To the myopic Wizards fan, having your star player “suspended indefinitely,” following league Commissioner David Stern’s proclamation “that he is not currently fit to take the court in an NBA game,” would probably elicit feelings of hopelessness about the team’s future prospects. Indeed, to put it modestly, the Wizards will not be competing for a championship this season: an obvious conclusion following the loss of their leading scorer, the face of the franchise, someone whose past play earned him an $111 million contract.

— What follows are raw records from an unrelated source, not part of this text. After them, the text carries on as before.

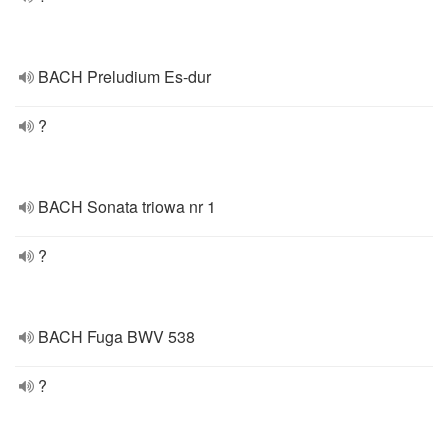
BACH Preludium Es-dur
?
BACH Sonata triowa nr 1
?
BACH Fuga BWV 538
?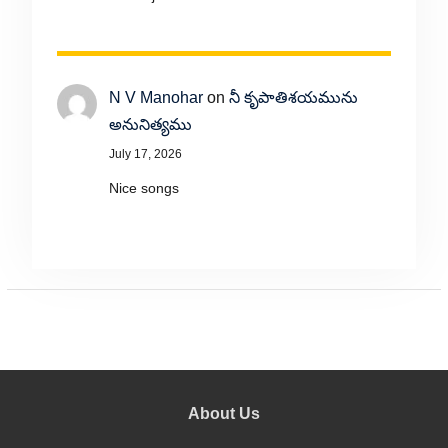
N V Manohar
on
నీ కృపాతిశయమును
అనునిత్యము
July 17, 2026
Nice songs
About Us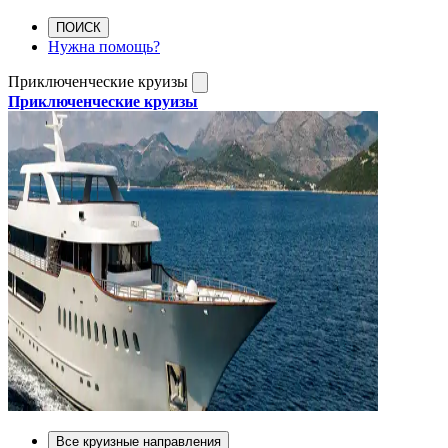
ПОИСК
Нужна помощь?
Приключенческие круизы
Приключенческие круизы
Все круизные направления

While still a productive player, coming off a pair of serious knee surgeries Gilbert Arenas is no longer worth the $147,208 he collects per game. There are numerous highly-paid players around the NBA who are regarded as albatrosses: players whose guaranteed contracts necessitate some unfortunate team to commit a huge portion of their salary to a player who is no longer worth his salary. In the NFL, such players could simply be cut from a roster and that would be the end of it. Thanks to an influential players’ union, and much to the anguish of team owners, all NBA player contracts are guaranteed.

Simply put, Arenas was going to collect the $80 million remaining on his contract whether or not his level of play truly warranted it.

Fortunately for everyone not named Gilbert Arenas, by bringing guns into an NBA arena, he violated a paramount stipulation NBA’s collective bargaining agreement. Breaching this agreement that governs the terms of employment for all NBA players, Arenas’ transgression could result in the voiding of his bloated contract, freeing the Wizards from their contractual obligations. As it is currently constituted, this team has proven its ceiling to be the second round of the playoffs, ridding itself of Arenas would enable it to get a fresh start.

If this were to happen, the Wizards would have a vast sum of money to spend on a superstar free agent this offseason. LeBron James is a free agent, so is Dwyane Wade; both would be unlikely to come to Washington. A more likely possibility is signing Kevin Durant, the absurdly-talented 21-year old forward for the Oklahoma City Thunder, who is likely looking to escape the small market of Oklahoma City.

More importantly, Durant is originally from the Washington area, elucidating the main reason why he would like to play for the Wizards. With Durant the Wizards would have one of the league’s best scorers to build a championship caliber team around and the ability to free themselves from the quagmire of mediocrity they have been entangled in for nearly two decades. The thanks should go to Arenas for setting in motion the events that would ultimately allow it to happen.